What We See

Our monkey minds like repetition and the familiar. Those aspects are almost opposites in many ways- repetition being a form of learning, while the familiar stagnates the mind, allowing little nuance for evolutionary thought. It does not seem to be nature’s way in holding things the same for too long. Diversity and constant adaptation run a muck in what we as mere humans see as one easy to take a glance at landscape. This field pictured above, the bramble and overgrowth might make it hard for some to identify as field, there are trees around, but a white electrical tape on the fence line creates transition between field and grove beyond. A withered brown pile of bracken fern collapses in the background. Because I know the species, I can see the delineations, even without man-made cues. But what I can’t pick out so easily are the changes happening. The soil and what’s growing on within it cannot be perceived from this perspective. Time of day is hard to put down, other than recognizing it is not first light or dusk. There were some birds calling and flitting around, which are not easy to find in this image. While you are looking for birds, did you find the deer? She just moved into some cover, but she’s close, and her black tail is highlighted.

I only saw her on my drive because she had been standing in the field just moments before I took this picture. I’d stopped to take photos of her when I first saw her as I drove by. The deer feel sight on them, and will find relief from a predator stare by ghosting into thick brush and shadow to avoid a direct sight-line. Deer are great at standing still, it’s really the best way to avoid being seen. She was positioned as narrowly to the road as she could be while grazing, and stopped to hold a pose when I slowed to take photos.

Her body slowly shifted left towards the brush to get away. Why did she not just run away? Because I had not chased towards her. If she had bolted, I might have given chase. Most predators want to catch something, run it down. We’re taught not to run from predators, but to face them and project size and might. Deer don’t want any confrontation, and try to quietly disappear. Those long stilted legs will still carry them swiftly if they do need to run, but thick brush won’t allow much dexterity for fast movement.

The dynamic connections passing across place through time are crucial to understanding the connectiveness of all things. What we see in a gimps of that living structure, is only the tip of so much complexity thriving and reliant together in community. The blackberry needs sunlight, so it takes over ungrazed or mowed pasture. Grasses and forbs feed several species, one of which is present in the doe that browses through. She is keeping a cleared hoof-path through the open-ground, with side trips to cover and a knowledge of maneuvering through the underbrush. Deer can duck down- even crawl on their knees to get through tight forest spaces. Other hedge edge neighbors include raccoons, opossum, and rabbit. Most of those smaller furies are out at night, a perspective even less of us spend much time observing.

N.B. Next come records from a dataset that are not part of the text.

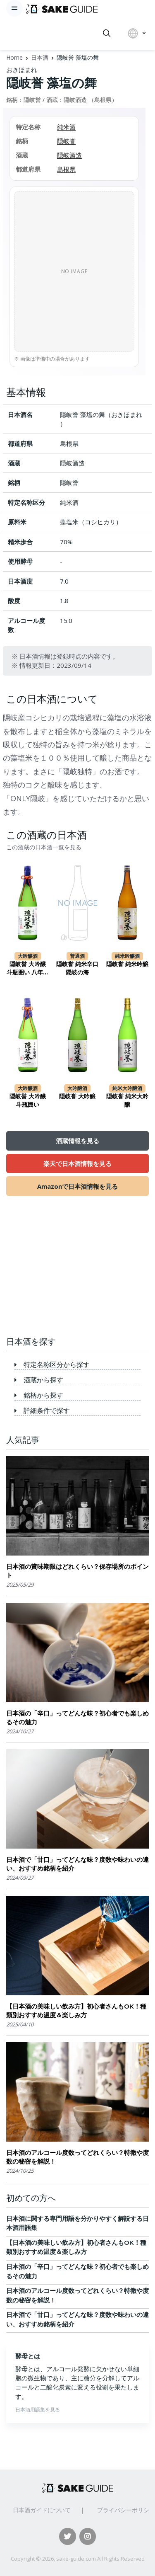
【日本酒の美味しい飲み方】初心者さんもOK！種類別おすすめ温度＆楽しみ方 (76, 2010)
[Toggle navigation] (14, 8)
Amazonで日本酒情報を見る (77, 1186)
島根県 (103, 100)
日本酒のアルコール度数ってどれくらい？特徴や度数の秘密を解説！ (77, 2157)
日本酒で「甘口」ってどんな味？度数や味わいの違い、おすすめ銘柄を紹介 (77, 1864)
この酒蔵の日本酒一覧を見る (43, 847)
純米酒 (66, 127)
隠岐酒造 (75, 100)
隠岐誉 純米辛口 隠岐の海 (77, 968)
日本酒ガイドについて (42, 2510)
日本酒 (39, 57)
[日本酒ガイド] (62, 8)
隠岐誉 (32, 100)
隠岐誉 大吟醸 (77, 1096)
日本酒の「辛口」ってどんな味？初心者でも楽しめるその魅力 (77, 1717)
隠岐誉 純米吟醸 (127, 964)
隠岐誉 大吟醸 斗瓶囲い (28, 1100)
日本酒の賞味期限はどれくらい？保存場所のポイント (77, 1571)
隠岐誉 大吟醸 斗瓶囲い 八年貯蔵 (28, 968)
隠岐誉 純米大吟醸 (127, 1100)
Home (14, 57)
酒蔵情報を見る (77, 1141)
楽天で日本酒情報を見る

Nocturnal observing is not our strength. As daylight treetop dwellers, our ancestors stayed off the ground and away from predators, who usually hunted in the cloak of night. Today, tools like headlamps and guns make us feel less vulnerable in the dark, but our senses are altered, and perceive places much differently than during the day. Even with the headlamps of my truck pointed at him, this mature buck blurs in my camera’s attempt at capturing movement at dusk. Our eyes can still make out an animal form, and might even clue in to the antlers and general shape of a buck, but without crisp outlines, out minds throw into question what we perceive.

These images are at close range, looking at a focused part of a much bigger whole. Most of the time, our procesing works best with a single frame, or a set of consecutive images of familiar style. Movies are best with plots lines and characters we feel something towards. Nature has been treated like the other for so long now, she’s usually just background noise to what we want to focus on. We look for the deer at dusk on the road, but it’s really the road we’re following. The convenience of travel, pavement and cars, give us such advantage, but it’s been a real tragic saga for most deer populations across this country and the world. Rather than holding that thought and questioning automotive centric living, we push the deer into a ditch and keep driving.

We look at the road and see the deer in our peripheral, then it’s gone, fading into the tall grass and overgrown bramble, into the backdrop of our important lives. As a hunter, I see the deer as a crucial part of my survival, as a winter food source I can count on each year. When I see deer, I look at them when I can. Checking their health, looking for mange, ribs, or a thick healthy neck in fall. These deer I’ve shared in photos today are my home animals, the deer that live around my own home, and share the land with me. They are still numerous and healthy, but if that balance starts shifting, I know to pay closer attention to greater goings on in my neighborhood.

The plants already tell me the water table is dropping. Our creek flooding in winter remains lower each year. Their will be record breaking storms to come, but the rhythm of familiar is unraveling. This is what we can all take more time to see and adapt with. Humanities’ best work happens in times of great adversity. I am watching the fires in Los Angeles in January, 2025. It could be here next, we’re only one drought summer away from total devastation, but the waters are still around, for now. Because the deer have survived our devastation, and still roam through the fields and along our roads without fear. We too must adapt and make changes to stay alive, sometimes crossing a road and not getting hit, risking to gain. This is nature’s lesson of finality.